In the present study, we used a novel application of along-tract-analysis (ATA), which allowed us to address how tumor impact varies with distance from tumor. ATA normalizes tract length across subjects, accounting for patient-specific neural anatomy [23,24]. We applied ATA to two major white matter pathways: Corticospinal Tract (CST), critical for conduction of voluntary movement from upper to lower motor neurons [25,26], and Superior Longitudinal Fasciculus (SLF), critical for motor coordination and speech function [27,28]. The CST and SLF were chosen based on anatomy and significance in glioma resection cases [27,29,30].
A within-in subject analysis was conducted on tumor-present and tumor-free hemispheres. Gross tractographic analysis at the level of the whole hemisphere indicated higher white matter degradation in the ipsilesional hemisphere compared to the contralesional hemisphere, confirming our previous findings [24]. Application of ATA to the CST and SLF highlighted regions of localized white matter degradation, across subjects, adjacent to or traversing the tumor area.
Methods
Subject demographics
All procedures and protocols for this study were reviewed and approved by the Colorado Multi-Institutional Review Board (COMIRB 17–1136) and followed in accordance with the relevant guidelines and regulations. Subjects included in this study were patients undergoing resective surgery, from January to December 2016 at the University of Colorado Hospital, to remove an intracranial tumor classified by histopathology as glioma requiring functional imaging due to localization in or near language or motor cortex. Eight patients were male (62%) and the average age was 40 years (range: 20–73). Data were collected retrospectively from patient chart review through the application of a consent exempt IRB protocol wherein only clinical data were reviewed after deidentification by a member of the study team. Initial patient population (n = 16) was screened before analysis. Two cases were removed due to tumor infiltration of the contralateral hemisphere. One case was removed due to the tumor being located within the ventricle, which prevented any tracts from running through the tumor region of interest. After screening, the glioma cases (n = 13) included in this study were a heterogeneous group of both high and low-grade tumors. Data represent a subset of patient data previously analyzed in Ormond et al., 2017.

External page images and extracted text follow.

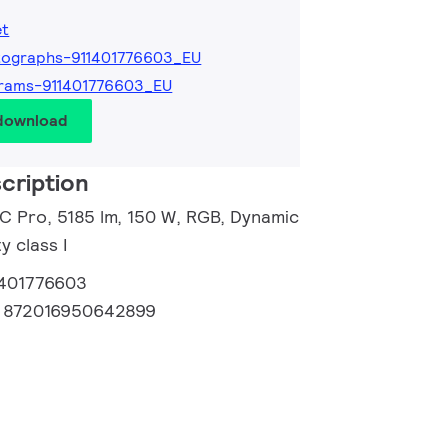
et
tographs-911401776603_EU
rams-911401776603_EU
 download
cription
 C Pro, 5185 lm, 150 W, RGB, Dynamic
 class I
1401776603
:
872016950642899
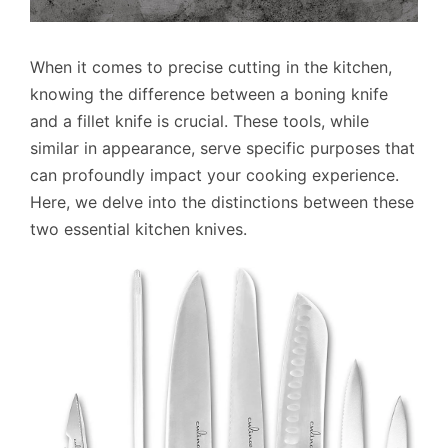
When it comes to precise cutting in the kitchen,
knowing the difference between a boning knife
and a fillet knife is crucial. These tools, while
similar in appearance, serve specific purposes that
can profoundly impact your cooking experience.
Here, we delve into the distinctions between these
two essential kitchen knives.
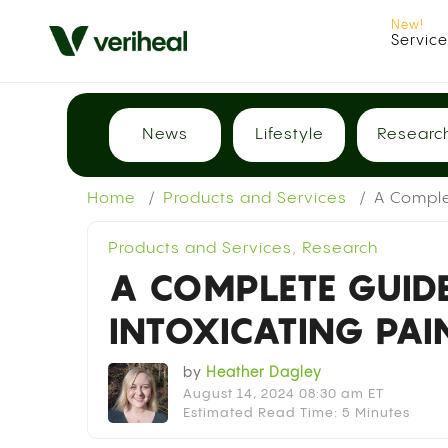
Servic
News
Lifestyle
Researc
Home
Products and Services
A Comple
Products and Services
,
Research
A COMPLETE GUID
INTOXICATING PAI
by
Heather Dagley
August 14, 2024 08:30 am ET
Estimated Read Time: 5 Minutes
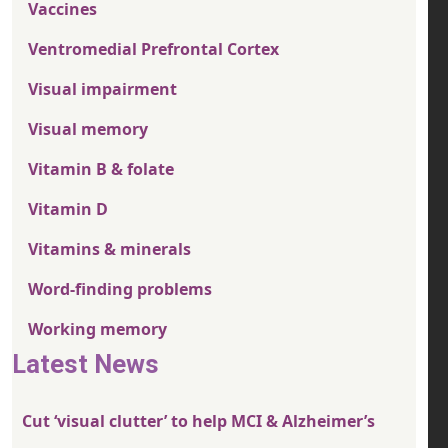
Vaccines
Ventromedial Prefrontal Cortex
Visual impairment
Visual memory
Vitamin B & folate
Vitamin D
Vitamins & minerals
Word-finding problems
Working memory
Latest News
Cut ‘visual clutter’ to help MCI & Alzheimer’s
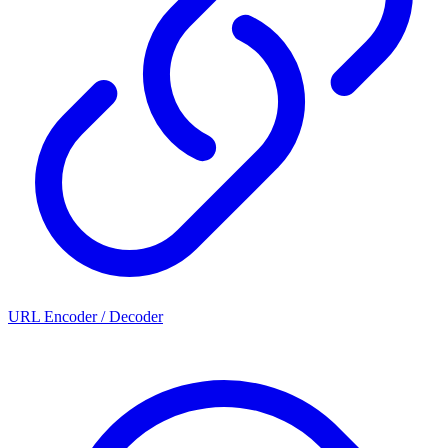
URL Encoder / Decoder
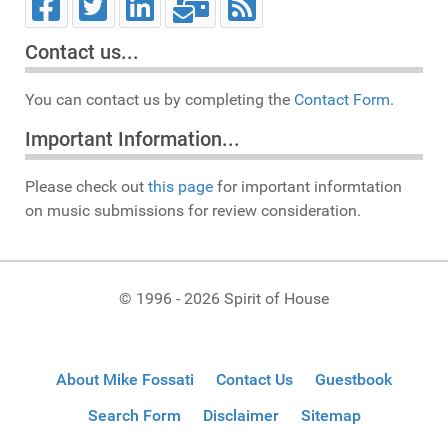
Contact us...
You can contact us by completing the
Contact Form.
Important Information...
Please check out
this page
for important informtation
on music submissions for review consideration.
© 1996 - 2026 Spirit of House
About Mike Fossati
Contact Us
Guestbook
Search Form
Disclaimer
Sitemap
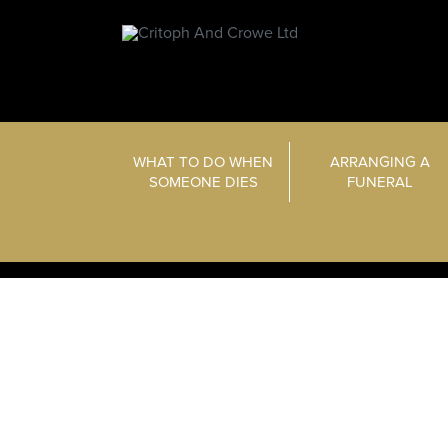
WHAT TO DO WHEN
ARRANGING A
SOMEONE DIES
FUNERAL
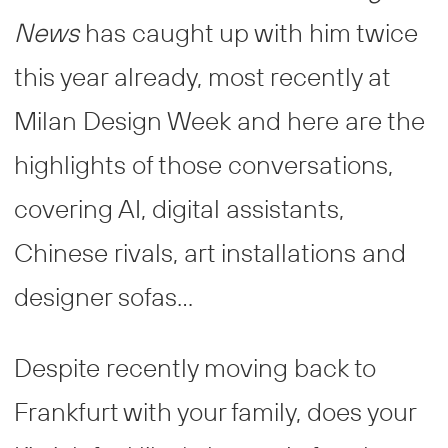
News
has caught up with him twice
this year already, most recently at
Milan Design Week and here are the
highlights of those conversations,
covering AI, digital assistants,
Chinese rivals, art installations and
designer sofas…
Despite recently moving back to
Frankfurt with your family, does your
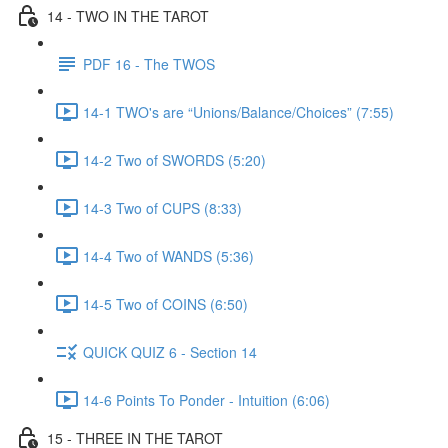
14 - TWO IN THE TAROT
PDF 16 - The TWOS
14-1 TWO's are “Unions/Balance/Choices” (7:55)
14-2 Two of SWORDS (5:20)
14-3 Two of CUPS (8:33)
14-4 Two of WANDS (5:36)
14-5 Two of COINS (6:50)
QUICK QUIZ 6 - Section 14
14-6 Points To Ponder - Intuition (6:06)
15 - THREE IN THE TAROT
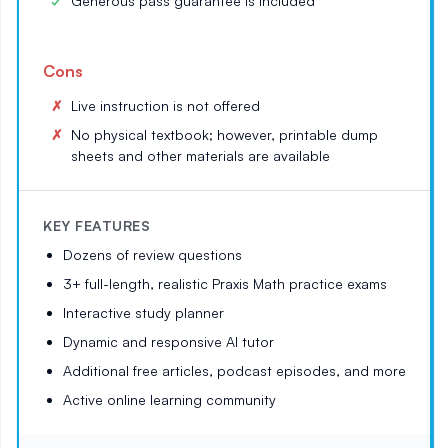
Generous pass guarantee is included
Cons
Live instruction is not offered
No physical textbook; however, printable dump
sheets and other materials are available
KEY FEATURES
Dozens of review questions
3+ full-length, realistic Praxis Math practice exams
Interactive study planner
Dynamic and responsive AI tutor
Additional free articles, podcast episodes, and more
Active online learning community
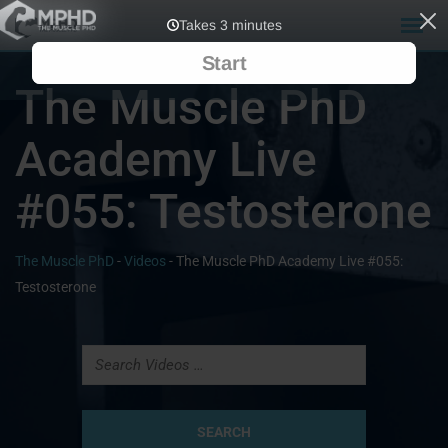
The Muscle PhD
Academy Live
#055: Testosterone
The Muscle PhD
-
Videos
-
The Muscle PhD Academy Live #055:
Testosterone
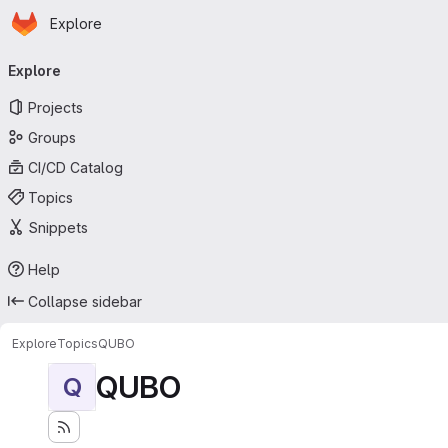
Homepage
Skip to main content
Explore
Primary navigation
Explore
Projects
Groups
CI/CD Catalog
Topics
Snippets
Help
Collapse sidebar
Explore
Topics
QUBO
QUBO
Q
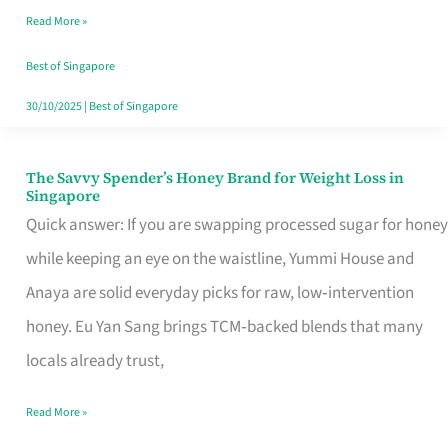
Read More »
Singapore,
Sorted
Best of Singapore
30/10/2025
|
Best of Singapore
The Savvy Spender’s Honey Brand for Weight Loss in
The
Singapore
Savvy
Quick answer: If you are swapping processed sugar for honey
Spender’s
while keeping an eye on the waistline, Yummi House and
Honey
Anaya are solid everyday picks for raw, low‑intervention
Brand
honey. Eu Yan Sang brings TCM‑backed blends that many
for
locals already trust,
Weight
Read More »
Loss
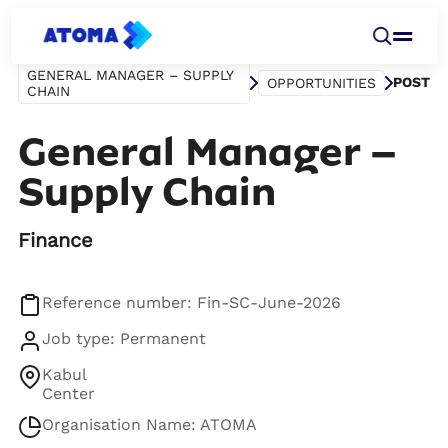
GENERAL MANAGER – SUPPLY
POST
OPPORTUNITIES
CHAIN
General Manager –
Supply Chain
Finance
Reference number: Fin-SC-June-2026
Job type: Permanent
Kabul
Center
Organisation Name: ATOMA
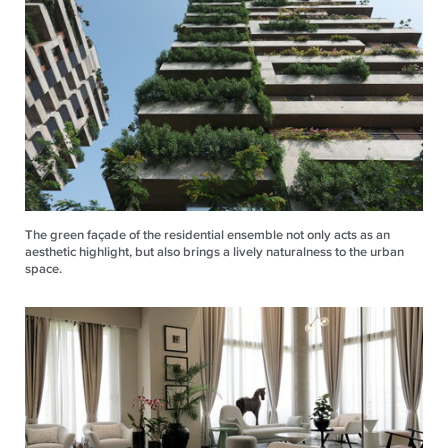
The green façade of the residential ensemble not only acts as an
aesthetic highlight, but also brings a lively naturalness to the urban
space.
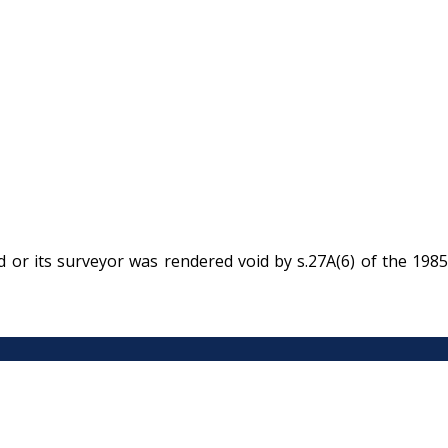
 or its surveyor was rendered void by s.27A(6) of the 1985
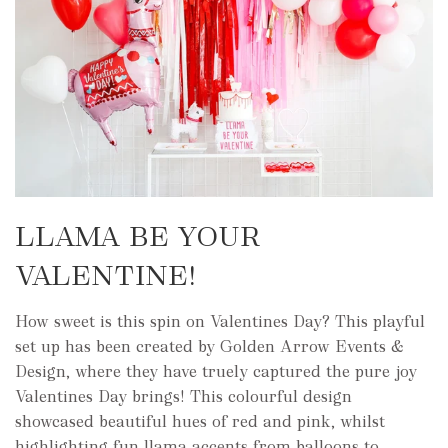
LLAMA BE YOUR
VALENTINE!
How sweet is this spin on Valentines Day? This playful
set up has been created by Golden Arrow Events &
Design, where they have truely captured the pure joy
Valentines Day brings! This colourful design
showcased beautiful hues of red and pink, whilst
highlighting fun llama accents from balloons to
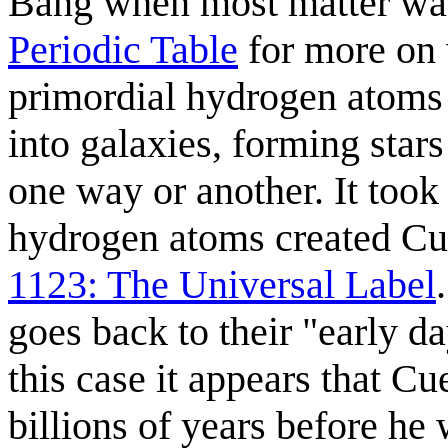
Bang when most matter wa
Periodic Table
for more on 
primordial hydrogen atoms 
into galaxies, forming stars
one way or another. It took
hydrogen atoms created Cue
1123: The Universal Label
goes back to their "early da
this case it appears that Cu
billions of years before he 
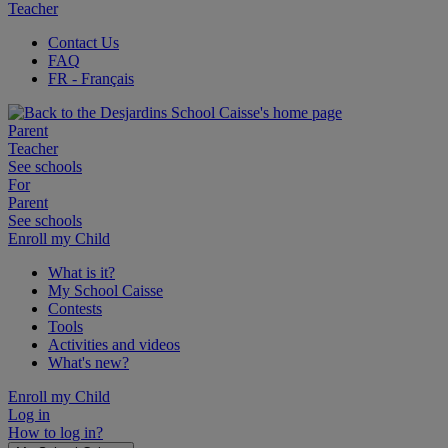
Teacher
Contact Us
FAQ
FR
- Français
Parent
Teacher
See schools
For
Parent
See schools
Enroll my Child
What is it?
My School Caisse
Contests
Tools
Activities and videos
What's new?
Enroll my Child
Log in
How to log in?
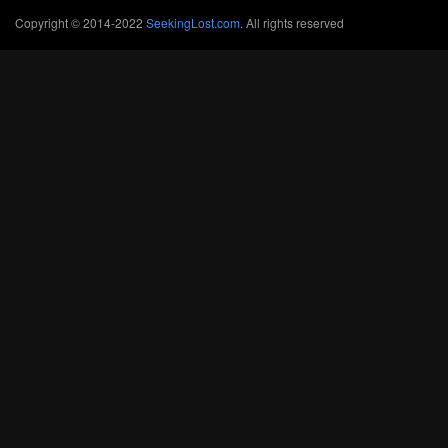
Copyright © 2014-2022
SeekingLost.com
. All rights reserved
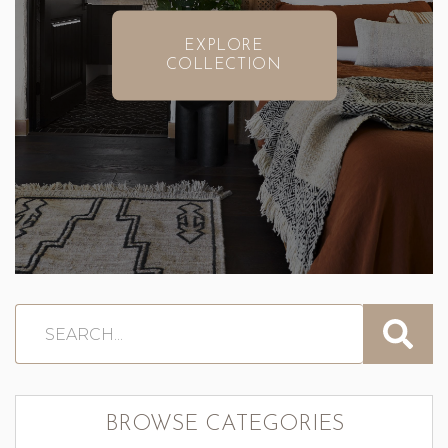
EXPLORE
COLLECTION
BROWSE CATEGORIES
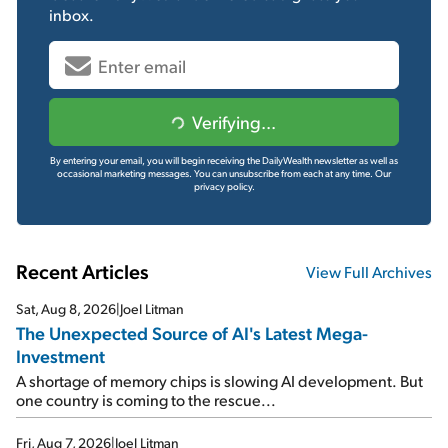
inbox.
Verifying...
By entering your email, you will begin receiving the DailyWealth newsletter as well as
occasional marketing messages. You can unsubscribe from each at any time.
Our
privacy policy.
Recent Articles
View Full Archives
Sat, Aug 8, 2026
|
Joel Litman
The Unexpected Source of AI's Latest Mega-
Investment
A shortage of memory chips is slowing AI development. But
one country is coming to the rescue...
Fri, Aug 7, 2026
|
Joel Litman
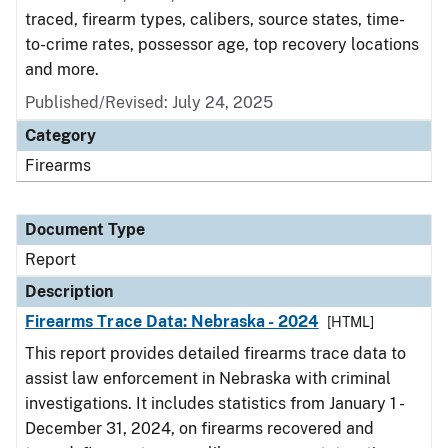
traced, firearm types, calibers, source states, time-
to-crime rates, possessor age, top recovery locations
and more.
Published/Revised: July 24, 2025
Category
Firearms
Document Type
Report
Description
Firearms Trace Data: Nebraska - 2024
[HTML]
This report provides detailed firearms trace data to
assist law enforcement in Nebraska with criminal
investigations. It includes statistics from January 1 -
December 31, 2024, on firearms recovered and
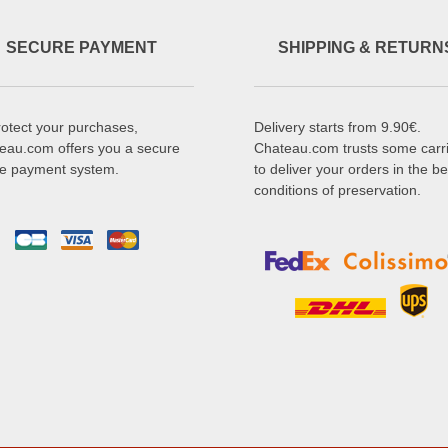
SECURE PAYMENT
SHIPPING & RETURN
rotect your purchases,
Delivery starts from 9.90€.
eau.com offers you a secure
Chateau.com trusts some carr
ne payment system.
to deliver your orders in the be
conditions of preservation.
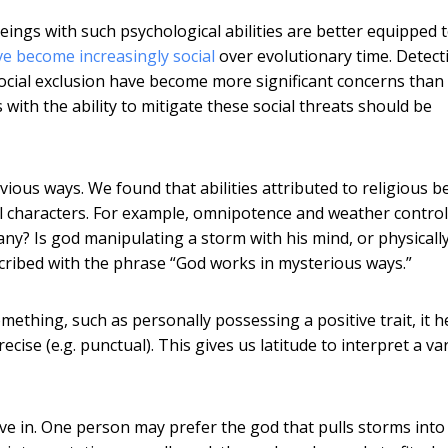
eings with such psychological abilities are better equipped 
ve become increasingly social
over evolutionary time. Detect
ocial exclusion have become more significant concerns than
 with the ability to mitigate these social threats should be
vious ways. We found that abilities attributed to religious b
l characters. For example, omnipotence and weather control
ny? Is god manipulating a storm with his mind, or physicall
scribed with the phrase “God works in mysterious ways.”
thing, such as personally possessing a positive trait, it he
ecise (e.g. punctual). This gives us latitude to interpret a va
e in. One person may prefer the god that pulls storms into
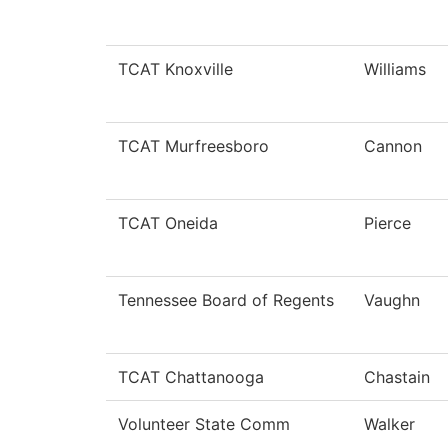
TCAT Knoxville
Williams
TCAT Murfreesboro
Cannon
TCAT Oneida
Pierce
Tennessee Board of Regents
Vaughn
TCAT Chattanooga
Chastain
Volunteer State Comm
Walker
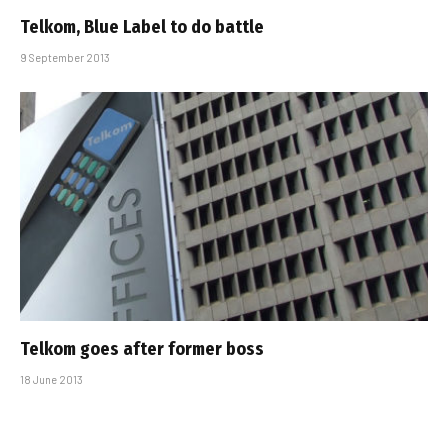
Telkom, Blue Label to do battle
9 September 2013
Telkom goes after former boss
18 June 2013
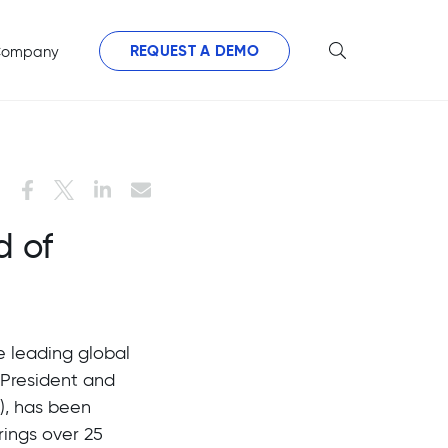
REQUEST A DEMO
ompany
d of
he leading global
 President and
), has been
rings over 25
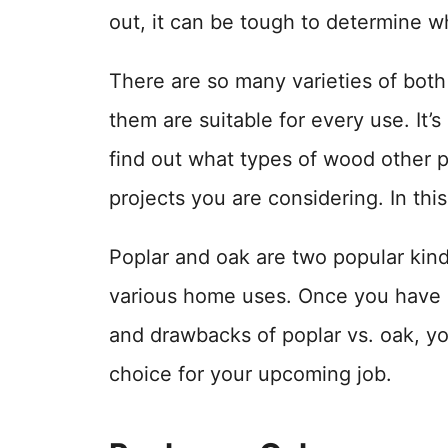
out, it can be tough to determine wh
There are so many varieties of bot
them are suitable for every use. It’
find out what types of wood other p
projects you are considering. In this
Poplar and oak are two popular kin
various home uses. Once you have 
and drawbacks of poplar vs. oak, yo
choice for your upcoming job.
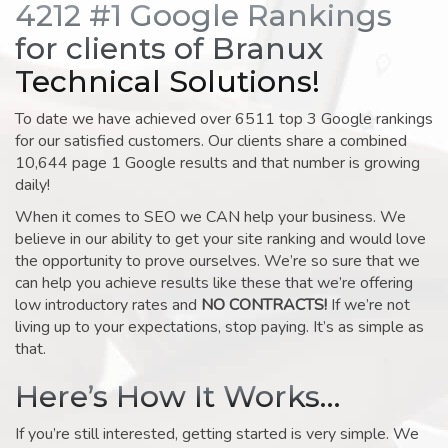
4212 #1 Google Rankings
for clients of Branux
Technical Solutions!
To date we have achieved over 6511 top 3 Google rankings
for our satisfied customers. Our clients share a combined
10,644 page 1 Google results and that number is growing
daily!
When it comes to SEO we CAN help your business. We
believe in our ability to get your site ranking and would love
the opportunity to prove ourselves. We’re so sure that we
can help you achieve results like these that we’re offering
low introductory rates and
NO CONTRACTS!
If we’re not
living up to your expectations, stop paying. It’s as simple as
that.
Here’s How It Works…
If you’re still interested, getting started is very simple. We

Imaging sequence parameters
All images were obtained using a 3.0-T whole-body MR imager (Signa HDx; GE Medical Systems, Milwaukee, Wisconsin, USA) using single-shot echo-planar imaging. Acquisition times were approximately 3.5 minutes for T2-weighted images (T2w) and 9 minutes for DT images. For T2w, TE = 102.96ms, TR = 5781ms, and flip angle = 90°. Data were recorded with a 512 x 512 spatial resolution in a 24 x 24cm field of view, a slice thickness of 2mm, and zero slice gap. For DT images, TE = 84.4ms and TR = 16,000ms with the diffusion gradient encoding in 32 directions at b = 1,000 s/mm2 and an additional measurement without the diffusion gradient (b = 0 s/mm2). Data were recorded with a 128 x 128 spatial resolution in a 24 x 24cm field of view. A total of 50 sections were obtained with a slice thickness of 2.6mm and zero slice gap.
T2w segmentations using ITK-SNAP
Preoperative T2w images were linearly registered to its respective DT images using DSI Studio (http://dsi-studio.labsolver.org) [31]. For all cases, the diseased tissue region (“lesion”) was manually segmented using ITK-SNAP [32] and registered, preoperative T2w scans acquired at most two weeks prior to surgery. T2w hyperintensities were used to define the lesion volume as the T2w hyperintensity identifies edema. The peritumoral edema volumes are expected to include the tumor volume as well [33]; see Fig 1 for example segmentations. Final segmentations were verified by a neurosurgeon (DRO).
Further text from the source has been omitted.